Saved data entries
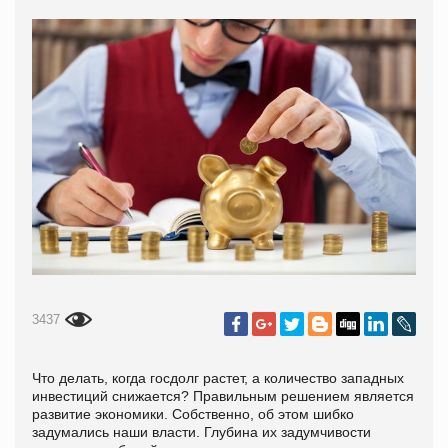
3437
Что делать, когда госдолг растет, а количество западных
инвестиций снижается? Правильным решением является
развитие экономики. Собственно, об этом шибко
задумались наши власти. Глубина их задумчивости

Task requirements
Starting at the line with "инвестиций снижается? Правильным", restate each line through the end of the records, both ends included, and stop there.

Answer to this exercise
инвестиций снижается? Правильным решением является
развитие экономики. Собственно, об этом шибко
задумались наши власти. Глубина их задумчивости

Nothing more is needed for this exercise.